Starr started working with the museum staff in 2003 to set up the genetics exhibit, which has gone on to be among the museum's most popular destinations. Visitors line up to participate in a computer-guided, hands-on experiment.

Other parts of the exhibit showcase the role of genetic counseling for genetic diseases, demonstrate how to sequence DNA and explain how genes are responsible for our physical traits.

As visitors make their way through the exhibit, they can store information or experiment results on a Tech Tag, worn around the wrist. From home, the ID on the tag lets each visitor log in to a personalized Web page that contains information from exhibits visited that day. Visitors can also get results from experiments that take overnight to produce data.

Melissa McAlexander, PhD, interim director of education at the museum, said the collaboration with Stanford is a major part of the success of the genetics exhibit. "Being able to talk with actual scientists makes the science more real and more relevant for visitors," she said.
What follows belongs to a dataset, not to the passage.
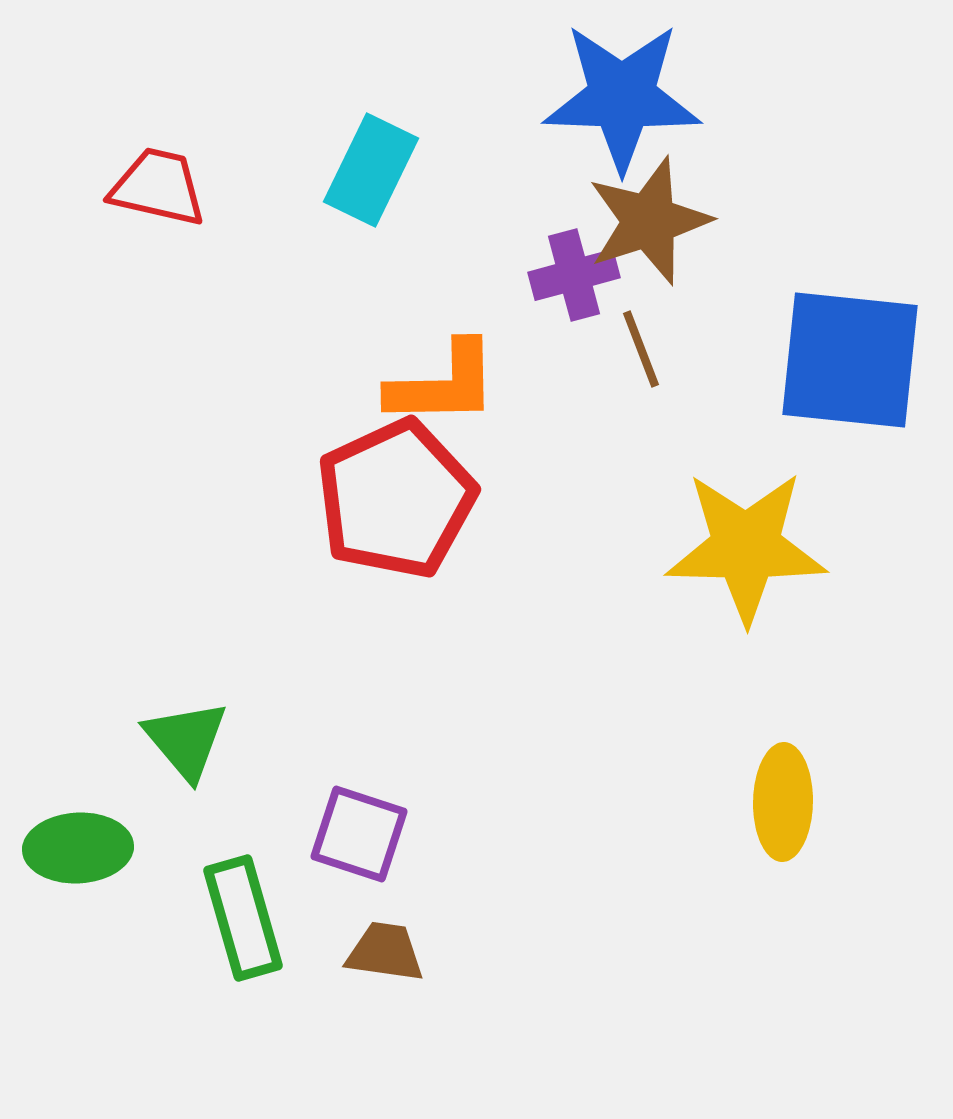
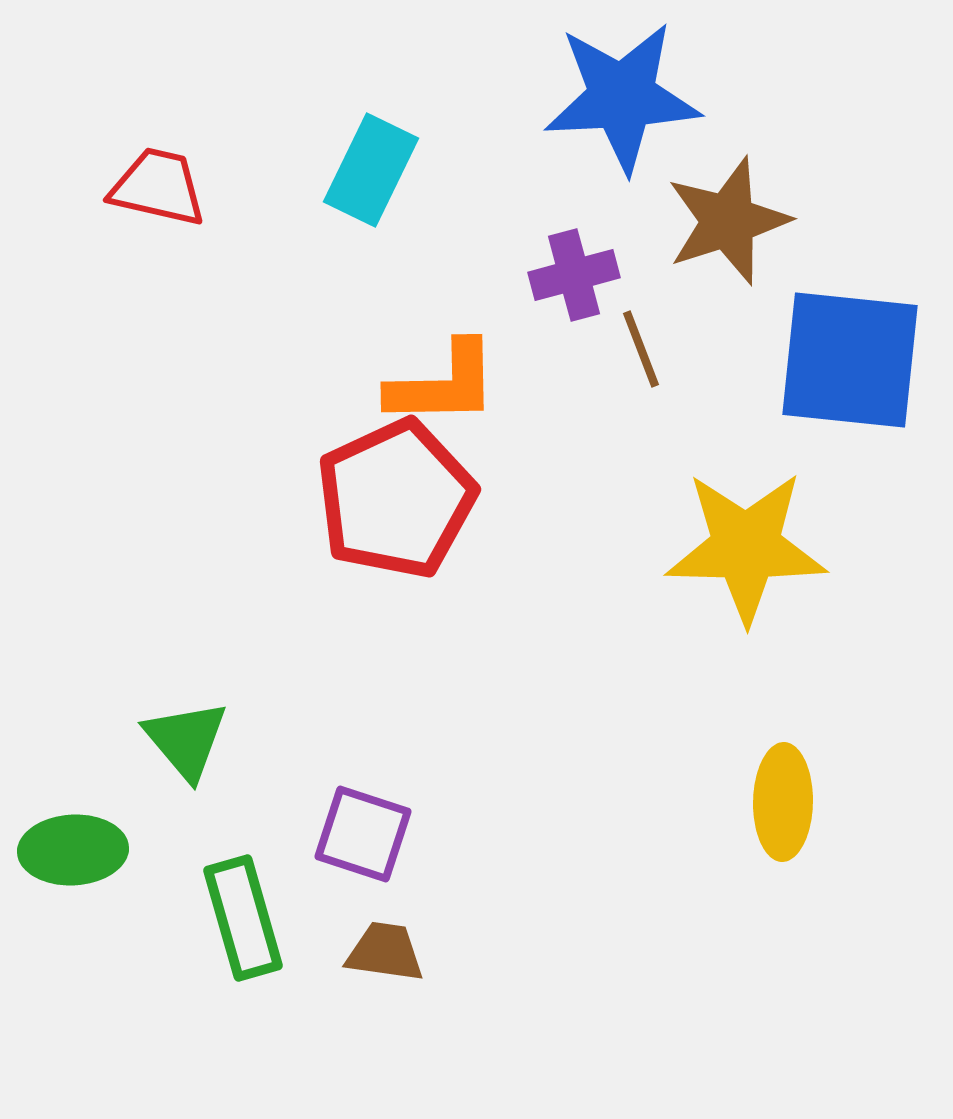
blue star: rotated 5 degrees counterclockwise
brown star: moved 79 px right
purple square: moved 4 px right
green ellipse: moved 5 px left, 2 px down
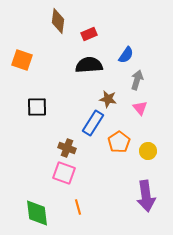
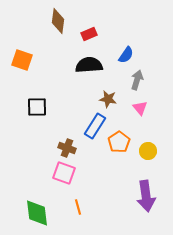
blue rectangle: moved 2 px right, 3 px down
Although the genetics department now funds the program, the collaboration isn't limited to genetics students. Graduate students and postdoctoral fellows from any Stanford bioscience department can apply for the two-quarter program. In addition to leading weekly hands-on sessions, the participants answer questions at the "Ask a Geneticist" portion of the Tech's "Understanding Genetics" Web site, and complete a project, such as written materials that visitors can take home, new exhibits or hands-on activities.

With 400,000 visitors to the museum each year, Myers said he hopes most of them will walk away knowing more about the role of genetics in their day-to-day lives.

Myers also hopes the graduate students get something valuable from the experience, whether they go on to laboratory careers or choose alternative paths. "I think it's a great experience having to think spontaneously and answer tough questions," he said.

Dan Ginsburg, PhD, who participated in the program in 2003 while he was a genetics graduate student, said it was among his most rewarding experiences at Stanford. Now a postdoctoral fellow at the National Institutes of Health, Ginsburg said most scientists don't do an effective job communicating with the public.

"One of my biggest pet peeves is the depiction of science and scientists in the popular media. We're always shown as making horrible problems, whether intentionally or unintentionally," he said. To address these concerns, Ginsberg's project was to develop the exhibit "Genetics in the Flicks" as a way of setting the record straight.

Ginsburg and other past participants consistently cite "Ask the Geneticist" as a valuable part of working at the museum. This popular Web page has received more than 600,000 unique visitors to date, with 43,000 unique visits in December and 375 questions submitted from all over the world. Starr, with help from last quarter's graduate students, responded to all the questions, posting four of the most interesting on the site. This writing experience has steered some past participants to careers outside the traditional research path, such as patient outreach and advocacy.

Between the Web page drawing in readers from all over the world and the in-person visitors, the museum collaboration has given the genetics department a wide reach.

The elementary students whom Colf sent home with glowing tubes of protein will likely grow up in a world where genetic technology and genetic testing are increasingly common. The experience of interacting with a scientist could be the difference between being afraid of those advances and embracing them or even entering science as a profession.

"You can run around and read the exhibits, but it's the interaction with people that makes the genetics exhibit such a rich experience," McAlexander said.